● **The problem**: Transcribe, word for word and without additions, each line below from the one containing "life is beautiful, life is what you make it." through the one containing "but knowing is better, and I know the key to", both ends included.

[Page-level text extractions]

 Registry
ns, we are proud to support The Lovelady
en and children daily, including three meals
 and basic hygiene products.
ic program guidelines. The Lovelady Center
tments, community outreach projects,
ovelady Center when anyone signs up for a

--

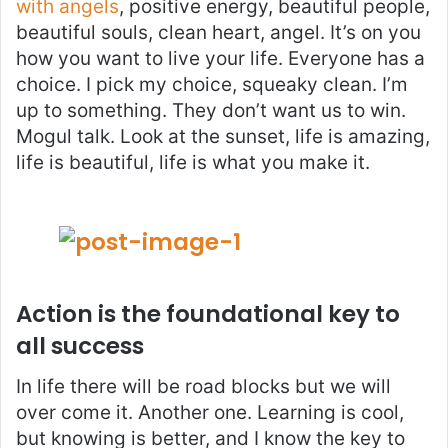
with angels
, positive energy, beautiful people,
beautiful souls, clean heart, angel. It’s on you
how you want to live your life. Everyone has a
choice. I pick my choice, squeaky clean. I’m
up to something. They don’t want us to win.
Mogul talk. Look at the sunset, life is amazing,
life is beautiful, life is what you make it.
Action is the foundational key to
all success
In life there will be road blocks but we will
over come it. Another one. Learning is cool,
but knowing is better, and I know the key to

● **Written solution**:
life is beautiful, life is what you make it.
Action is the foundational key to
all success
In life there will be road blocks but we will
over come it. Another one. Learning is cool,
but knowing is better, and I know the key to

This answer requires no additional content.